Question

The binding energy per nucleon of $_{20}^{40}Ca$ is…
($_{20}^{40}Ca = 39.962589$, $m_{p} = 1.007825 amu$, $m_{n} = 1.008665 amu$
 and $1\ amu$ is equivalent to $931.5 MeV$)

Answer 1

Hint: Nuclear binding energy is the energy needed to leave an atomic nucleus into its component protons and neutrons, or the energy released by joining individual protons and neutrons into a particular nucleus. The total mass of the forced particles is less than the total of the masses of the separate particles by a quantity equivalent to the binding energy.

Complete step-by-step solution:
$_{20}^{40}Ca$ has $20$ protons and $20$ neutrons.
Total Binding Energy of $_{20}^{40}Ca$ is $20 m_{p} + 20 m_{n} – M(_{20}^{40}Ca)$
$m_{p}$ is the mass of proton and it is equal to:
$m_{p} = 1.007825 amu$
$m_{n}$ is the mass of neutron and it is equal to:
$m_{n} = 1.008665 amu$
Now, we evaluate total binding energy = $20 m_{p} + 20 m_{n} – M(_{20}^{40}Ca)$
$=20 \times 1.007825 + 20 \times 1.008665 – 39.962589$
This gives,
Total binding energy = $0.367211$ amu
Now, we will convert it into MeV.
Total binding energy = $0.367211 \times 931.5 = 342.05$ MeV
We have to find the binding energy per nucleons. There are nucleons.
So, binding energy per nucleons = $\dfrac{342.05}{40} = 8.55$ MeV.
The binding energy per nucleon of $_{20}^{40}Ca$ is $8.55$ MeV.

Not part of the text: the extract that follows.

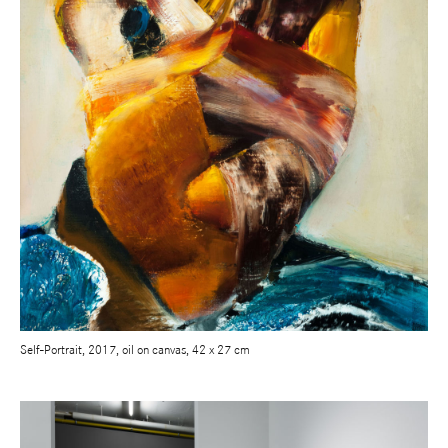
Self-Portrait, 2017, oil on canvas, 42 x 27 cm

 Note: Binding energy, the energy needed to separate a particle from an arrangement of particles or separate all the system particles. Binding energy is particularly applicable to subatomic particles in tiny nuclei, electrons forced to nuclei in atoms, and atoms and ions wrapped together in crystals.